Retroperitoneal fibrosis is a disease in which inflammation and extensive scar tissue are present in the back of the abdominal cavity, behind the skin that protects the digestive organs. The fibrosis is most noticeable around the aorta, the large blood vessel that transports blood from the heart to the rest of the body. Other blood vessels, including the inferior vena cava, which transfers blood from the lower part of the body to the heart, may also be involved. Impropairment of blood flow in the intestines may result in intestinal tissue death, acute pain, and excessive bleeding. Decreased blood supply back to the heart in men can lead to scrotal swelling. Since the kidneys are located in the retroperitoneal space, retroperitoneal fibrosis may result in blockage of the ureters, tubes that transport urine from each kidney to the bladder.

Source link: https://medlineplus.gov/genetics/condition/retroperitoneal-fibrosis


Sialic acid storage disease

Sialic acid storage disease is a hereditary disorder that mostly affects the nervous system. People with sialic acid storage disease have signs and symptoms that can vary widely in severity. Infantile sialic acid storage disease is the most common symptom. Infants affected by the condition that has caused hydrops fetalis may have an abnormality in which excess fluid builds in the body before birth. Salla disease is a less common form of sialic acid storage disease. Babies with Salla disease generally start experiencing hypotonia during the first year of life and go on to experience progressive neurological problems. Individuals with Salla disease generally live into adulthood. People with intermediate Salla disease have signs and symptoms that correlate with those of ISSD and Salla disease severity.

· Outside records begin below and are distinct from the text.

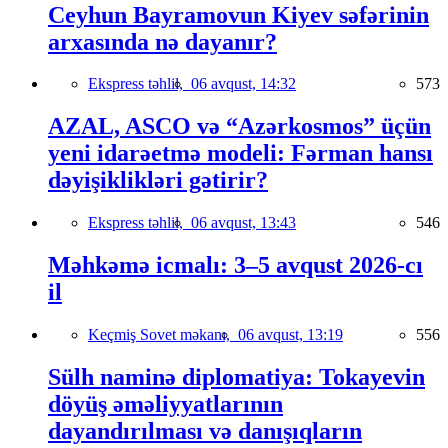
Ceyhun Bayramovun Kiyev səfərinin
arxasında nə dayanır?
Ekspress təhlil,
06 avqust, 14:32
573
AZAL, ASCO və “Azərkosmos” üçün
yeni idarəetmə modeli: Fərman hansı
dəyişiklikləri gətirir?
Ekspress təhlil,
06 avqust, 13:43
546
Məhkəmə icmalı: 3–5 avqust 2026-cı
il
Keçmiş Sovet məkanı,
06 avqust, 13:19
556
Sülh naminə diplomatiya: Tokayevin
döyüş əməliyyatlarının
dayandırılması və danışıqların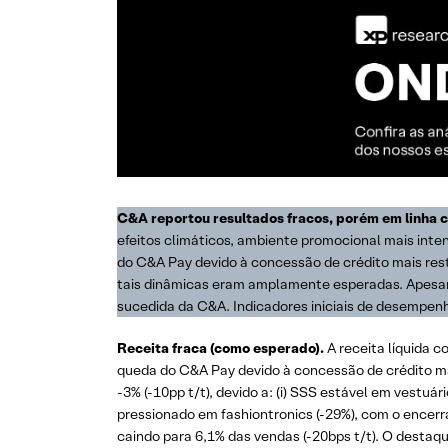
C&A reportou resultados fracos, porém em linha 
efeitos climáticos, ambiente promocional mais inte
do C&A Pay devido à concessão de crédito mais res
tais dinâmicas eram amplamente esperadas. Apesar 
sucedida da C&A. Indicadores iniciais de desempe
Receita fraca (como esperado).
A receita líquida co
queda do C&A Pay devido à concessão de crédito mais
-3% (-10pp t/t), devido a: (i) SSS estável em vestuá
pressionado em fashiontronics (-29%), com o encerr
caindo para 6,1% das vendas (-20bps t/t). O destaque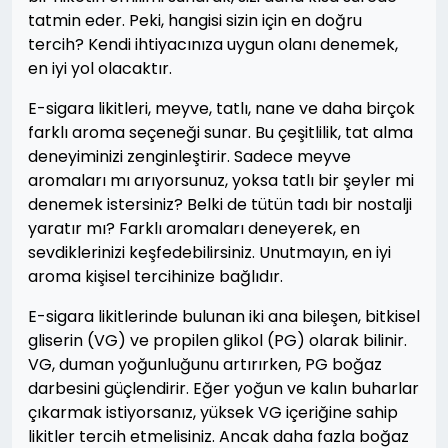
tatmin eder. Peki, hangisi sizin için en doğru
tercih? Kendi ihtiyacınıza uygun olanı denemek,
en iyi yol olacaktır.
E-sigara likitleri, meyve, tatlı, nane ve daha birçok
farklı aroma seçeneği sunar. Bu çeşitlilik, tat alma
deneyiminizi zenginleştirir. Sadece meyve
aromaları mı arıyorsunuz, yoksa tatlı bir şeyler mi
denemek istersiniz? Belki de tütün tadı bir nostalji
yaratır mı? Farklı aromaları deneyerek, en
sevdiklerinizi keşfedebilirsiniz. Unutmayın, en iyi
aroma kişisel tercihinize bağlıdır.
E-sigara likitlerinde bulunan iki ana bileşen, bitkisel
gliserin (VG) ve propilen glikol (PG) olarak bilinir.
VG, duman yoğunluğunu artırırken, PG boğaz
darbesini güçlendirir. Eğer yoğun ve kalın buharlar
çıkarmak istiyorsanız, yüksek VG içeriğine sahip
likitler tercih etmelisiniz. Ancak daha fazla boğaz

Source link: https://medlineplus.gov/genetics/condition/sialic-acid-storage-disease


Abdominal wall defect

An abdominal wall defect is a hole in the abdomen through which various abdominal organs can protrude, causing an abdominal wall defect. Obemalocele and gastroschisis are two common abdominal wall defects. Fetuses with omphalocele may grow slowly before birth and they may be born prematurely. As a result, many infants with omphalocele have respiratory difficulties and may require to be assisted with a machine to help them breathe. Large omphaloceles or those associated with multiple health conditions are more often associated with fetal death than cases in which omphalocele occurs alone. Nearly half of individuals with omphalocele have an abnormality caused by an extra copy of one of the chromosomes in each of their cells. Beckwith-Wiedemann syndrome is a genetic disorder that causes up to one-third of people born with omphalocele. Individuals with gastroschisis have no other birth defects and rarely have chromosome abnormalities or a genetic abnormality. In many children with gastroschisis, intestinal damage causes impairment of the muscle contractions that move food through the digestive tract. Children with gastroschisis are unlikely to have a narrowing or absence of a portion of the intestine or twisting of the intestine. Before birth, an individual with gastroschisis's health is largely dependent on how bad his or her intestine was damaged. The vast majority of people with no health problems related to the repaired defect may have no health problems later in life if the abdominal wall defect is fixed and normal intestinal function is restored.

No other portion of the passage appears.